Premiums keep going up at rates much higher than the cost of living, with little or no containment by regulators. As examples, MetroPlus, a popular new entrant on the New York exchange in 2014, has requested rate hikes of up to 28 percent in 2015 for some of its enrollees, while Florida Blue, the state’s largest insurer, has announced an average rate increase of 17.8 percent for 2015. One can argue that the private insurance industry should be regarded as obsolete and not worth saving. However, the ACA has extended its life, including almost $2 trillion in federal subsidies over the next ten years (if these subsidies survive a U.S. Supreme Court ruling on their legality in coming months). Insurers have focused on attracting enrollees with low premiums, high cost-sharing, and low levels of actual coverage. Large insurers such as Wellpoint (Anthem) and Humana expect to receive $5.5 billion in 2015 through the ACA’s “risk corridor” provision that protects them from “losses.”
6. As their business plan dictates, insurers are leaving unprofitable markets without regard for patients’ needs.
Private health insurers are all about making money, so they leave unprofitable markets regardless of the public’s needs. A recent example is Blue Shield of California (which just lost its state tax-exempt status with a surplus of more than $4 billion), which withdrew from 250 zip codes in California throughout the state in 2014.
Based on the above, the time has come for us to replace private health insurers with a more efficient, not-for-profit single-payer financing system—national health insurance (NHI)—which could be enacted by passage of H. R. 676, Expanded and Improved Medicare for All.
Geyman, JP. How Obamacare Is Unsustainable: Why We Need a Single Payer Solution for All Americans. Friday Harbor, WA, Copernicus Healthcare, 2015, http://www.johngeymanmd.org
Other references are available at either link below.

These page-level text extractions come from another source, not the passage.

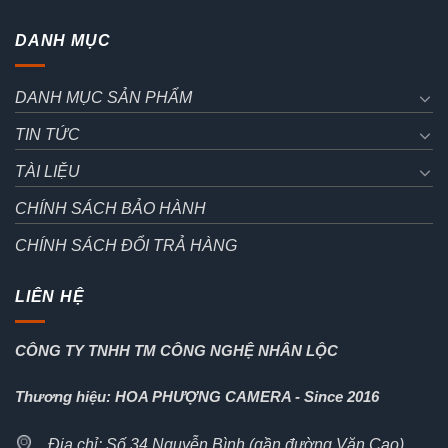
DANH MỤC
DANH MỤC SẢN PHẨM
TIN TỨC
TÀI LIỆU
CHÍNH SÁCH BẢO HÀNH
CHÍNH SÁCH ĐỔI TRẢ HÀNG
LIÊN HỆ
CÔNG TY TNHH TM CÔNG NGHỆ NHÂN LỘC
Thương hiệu: HOA PHƯỢNG CAMERA - Since 2016
Địa chỉ: Số 34 Nguyễn Bình (gần đường Văn Cao),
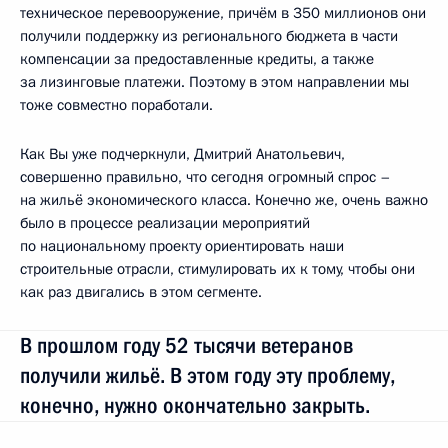
техническое перевооружение, причём в 350 миллионов они
получили поддержку из регионального бюджета в части
компенсации за предоставленные кредиты, а также
за лизинговые платежи. Поэтому в этом направлении мы
тоже совместно поработали.
Как Вы уже подчеркнули, Дмитрий Анатольевич,
совершенно правильно, что сегодня огромный спрос –
на жильё экономического класса. Конечно же, очень важно
было в процессе реализации мероприятий
по национальному проекту ориентировать наши
строительные отрасли, стимулировать их к тому, чтобы они
как раз двигались в этом сегменте.
В прошлом году 52 тысячи ветеранов
получили жильё. В этом году эту проблему,
конечно, нужно окончательно закрыть.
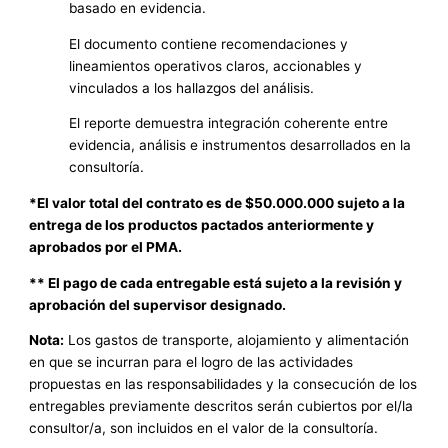
basado en evidencia.
El documento contiene recomendaciones y
lineamientos operativos claros, accionables y
vinculados a los hallazgos del análisis.
El reporte demuestra integración coherente entre
evidencia, análisis e instrumentos desarrollados en la
consultoría.
*El valor total del contrato es de $50.000.000 sujeto a la
entrega de los productos pactados anteriormente y
aprobados por el PMA.
** El pago de cada entregable está sujeto a la revisión y
aprobación del supervisor designado.
Nota:
Los gastos de transporte, alojamiento y alimentación
en que se incurran para el logro de las actividades
propuestas en las responsabilidades y la consecución de los
entregables previamente descritos serán cubiertos por el/la
consultor/a, son incluidos en el valor de la consultoría.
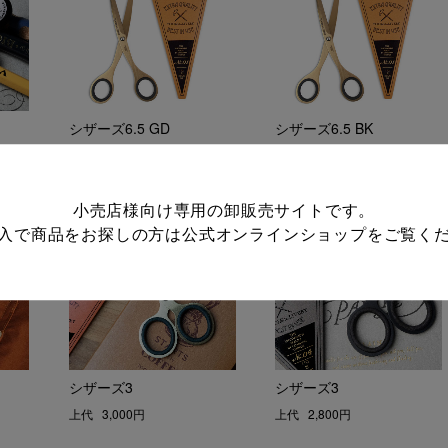
シザーズ6.5 GD
シザーズ6.5 BK
上代
4,300円
上代
3,800円
小売店様向け専用の卸販売サイトです。
入で商品をお探しの方は
公式オンラインショップ
をご覧く
シザーズ3
シザーズ3
上代
3,000円
上代
2,800円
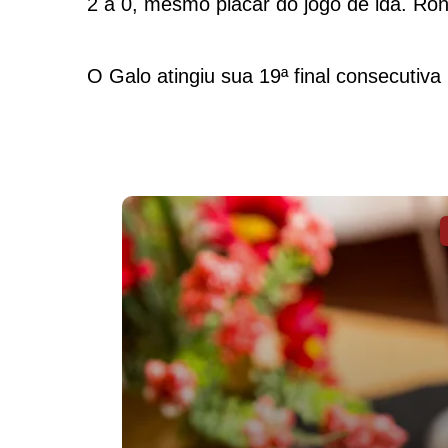
2 a 0, mesmo placar do jogo de ida. Ron
O Galo atingiu sua 19ª final consecutiv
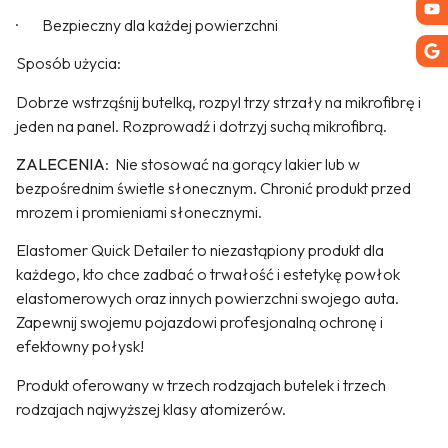
· Bezpieczny dla każdej powierzchni
Sposób użycia:
Dobrze wstrząśnij butelką, rozpyl trzy strzały na mikrofibrę i
jeden na panel. Rozprowadź i dotrzyj suchą mikrofibrą.
ZALECENIA
: Nie stosować na gorący lakier lub w
bezpośrednim świetle słonecznym. Chronić produkt przed
mrozem i promieniami słonecznymi.
Elastomer Quick Detailer to niezastąpiony produkt dla
każdego, kto chce zadbać o trwałość i estetykę powłok
elastomerowych oraz innych powierzchni swojego auta.
Zapewnij swojemu pojazdowi profesjonalną ochronę i
efektowny połysk!
Produkt oferowany w trzech rodzajach butelek i trzech
rodzajach najwyższej klasy atomizerów.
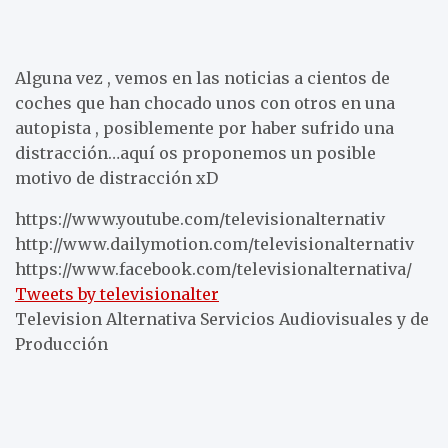
Alguna vez , vemos en las noticias a cientos de
coches que han chocado unos con otros en una
autopista , posiblemente por haber sufrido una
distracción…aquí os proponemos un posible
motivo de distracción xD
https://www.youtube.com/televisionalternativ
http://www.dailymotion.com/televisionalternativ
https://www.facebook.com/televisionalternativa/
Tweets by televisionalter
Television Alternativa Servicios Audiovisuales y de
Producción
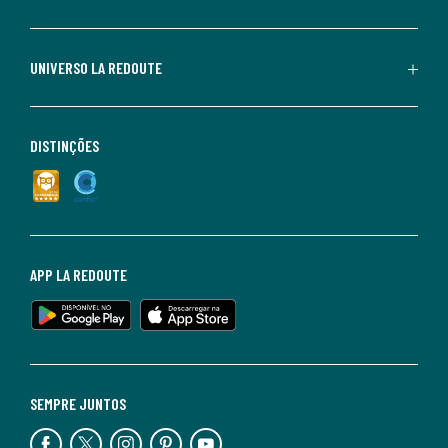
UNIVERSO LA REDOUTE
DISTINÇÕES
APP LA REDOUTE
SEMPRE JUNTOS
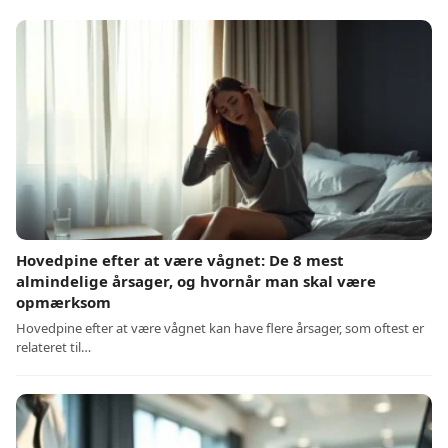
Hovedpine efter at være vågnet: De 8 mest
almindelige årsager, og hvornår man skal være
opmærksom
Hovedpine efter at være vågnet kan have flere årsager, som oftest er
relateret til…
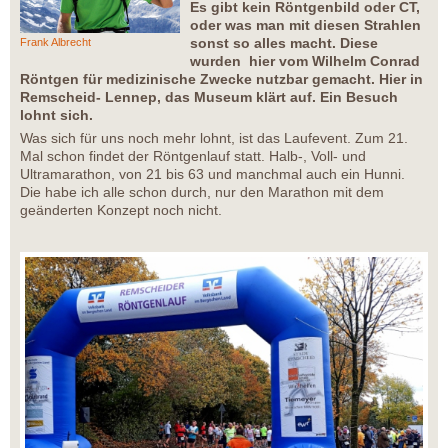
Es gibt kein Röntgenbild oder CT,
oder was man mit diesen Strahlen
sonst so alles macht. Diese
Frank Albrecht
wurden hier vom Wilhelm Conrad
Röntgen für medizinische Zwecke nutzbar gemacht. Hier in
Remscheid- Lennep, das Museum klärt auf. Ein Besuch
lohnt sich.
Was sich für uns noch mehr lohnt, ist das Laufevent. Zum 21.
Mal schon findet der Röntgenlauf statt. Halb-, Voll- und
Ultramarathon, von 21 bis 63 und manchmal auch ein Hunni.
Die habe ich alle schon durch, nur den Marathon mit dem
geänderten Konzept noch nicht.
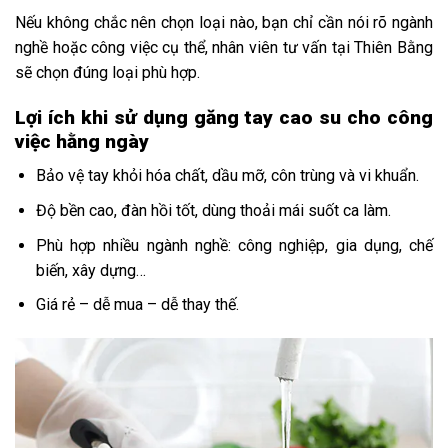
Nếu không chắc nên chọn loại nào, bạn chỉ cần nói rõ ngành
nghề hoặc công việc cụ thể, nhân viên tư vấn tại Thiên Bằng
sẽ chọn đúng loại phù hợp.
Lợi ích khi sử dụng găng tay cao su cho công
việc hằng ngày
Bảo vệ tay khỏi hóa chất, dầu mỡ, côn trùng và vi khuẩn.
Độ bền cao, đàn hồi tốt, dùng thoải mái suốt ca làm.
Phù hợp nhiều ngành nghề: công nghiệp, gia dụng, chế
biến, xây dựng…
Giá rẻ – dễ mua – dễ thay thế.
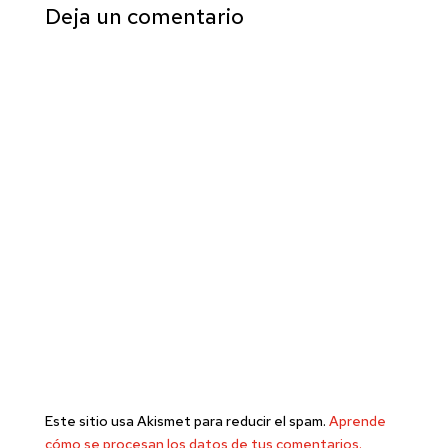
Deja un comentario
Este sitio usa Akismet para reducir el spam.
Aprende
cómo se procesan los datos de tus comentarios.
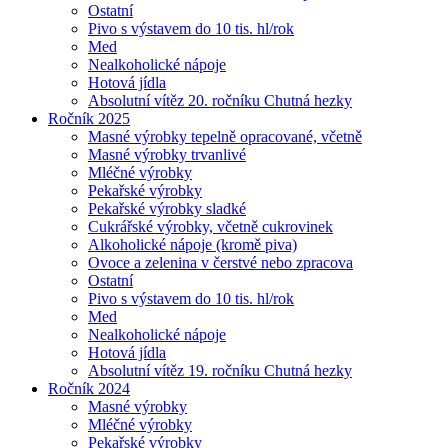
Ostatní
Pivo s výstavem do 10 tis. hl/rok
Med
Nealkoholické nápoje
Hotová jídla
Absolutní vítěz 20. ročníku Chutná hezky
Ročník 2025
Masné výrobky tepelně opracované, včetně
Masné výrobky trvanlivé
Mléčné výrobky
Pekařské výrobky
Pekařské výrobky sladké
Cukrářské výrobky, včetně cukrovinek
Alkoholické nápoje (kromě piva)
Ovoce a zelenina v čerstvé nebo zpracova
Ostatní
Pivo s výstavem do 10 tis. hl/rok
Med
Nealkoholické nápoje
Hotová jídla
Absolutní vítěz 19. ročníku Chutná hezky
Ročník 2024
Masné výrobky
Mléčné výrobky
Pekařské výrobky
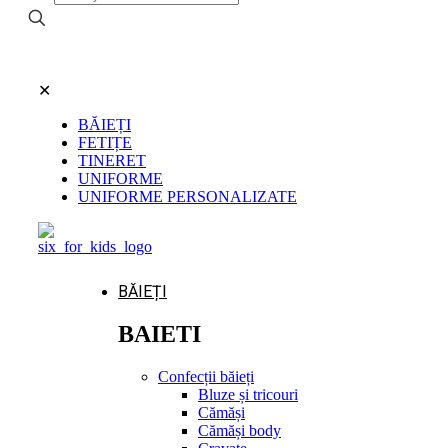
✕
BĂIEȚI
FETIȚE
TINERET
UNIFORME
UNIFORME PERSONALIZATE
BĂIEȚI
BAIETI
Confecții băieți
Bluze și tricouri
Cămăși
Cămăși body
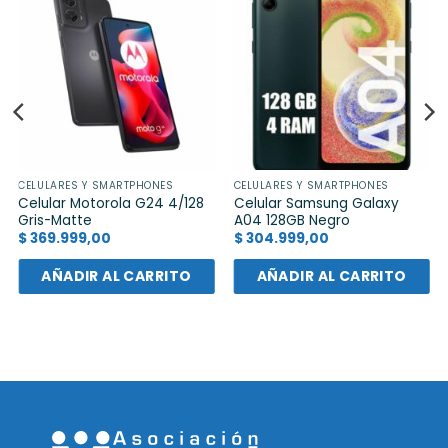
CELULARES Y SMARTPHONES
CELULARES Y SMARTPHONES
Celular Motorola G24 4/128
Celular Samsung Galaxy
Gris-Matte
A04 128GB Negro
$
369.999,00
$
304.999,00
AÑADIR AL CARRITO
AÑADIR AL CARRITO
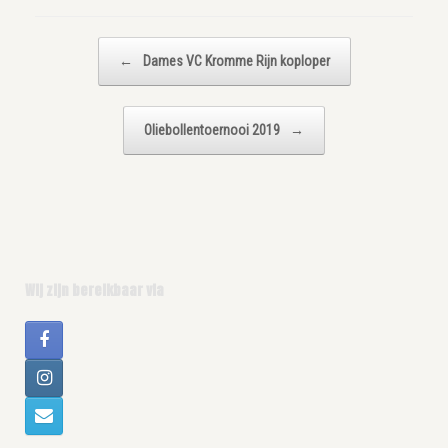
Bericht navigatie
←
Dames VC Kromme Rijn koploper
Oliebollentoernooi 2019
→
Wij zijn bereikbaar via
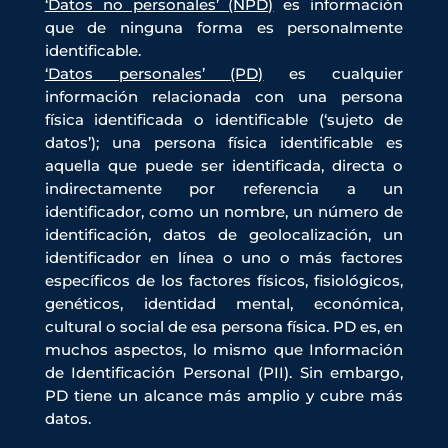
‘Datos no personales’ (NPD)
es información
que de ninguna forma es personalmente
identificable.
‘Datos personales’ (PD)
es cualquier
información relacionada con una persona
física identificada o identificable (‘sujeto de
datos’); una persona física identificable es
aquella que puede ser identificada, directa o
indirectamente por referencia a un
identificador, como un nombre, un número de
identificación, datos de geolocalización, un
identificador en línea o uno o más factores
específicos de los factores físicos, fisiológicos,
genéticos, identidad mental, económica,
cultural o social de esa persona física. PD es, en
muchos aspectos, lo mismo que Información
de Identificación Personal (PII). Sin embargo,
PD tiene un alcance más amplio y cubre más
datos.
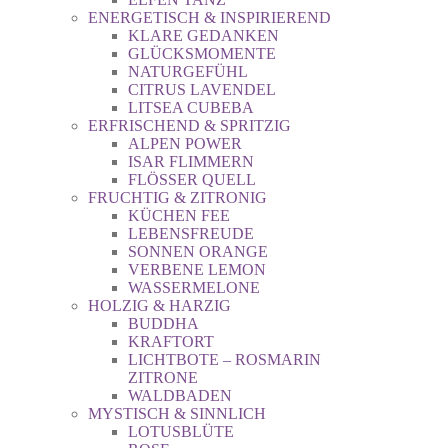
ENERGETISCH & INSPIRIEREND
KLARE GEDANKEN
GLÜCKSMOMENTE
NATURGEFÜHL
CITRUS LAVENDEL
LITSEA CUBEBA
ERFRISCHEND & SPRITZIG
ALPEN POWER
ISAR FLIMMERN
FLÖSSER QUELL
FRUCHTIG & ZITRONIG
KÜCHEN FEE
LEBENSFREUDE
SONNEN ORANGE
VERBENE LEMON
WASSERMELONE
HOLZIG & HARZIG
BUDDHA
KRAFTORT
LICHTBOTE – ROSMARIN
ZITRONE
WALDBADEN
MYSTISCH & SINNLICH
LOTUSBLÜTE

PNHP Blog: https://pnhp.org/blog/2015/04/08/why-the-private-health-insurance-industry-has-to-go/
Huffington Post (Same article): http://www.huffingtonpost.com/john-geyman/why-the-private-health-in_b_7029594.html
By Don McCanne, MD
Those supporting further implementation of the Affordable Care Act (ACA) while rejecting more comprehensive reform are trying to make the overpriced and inadequate private health plans work for us. John Geyman reminds us of some of the reasons why the private plans are actually the cause of several of the problems we face today. We need to replace them with a single payer national health program.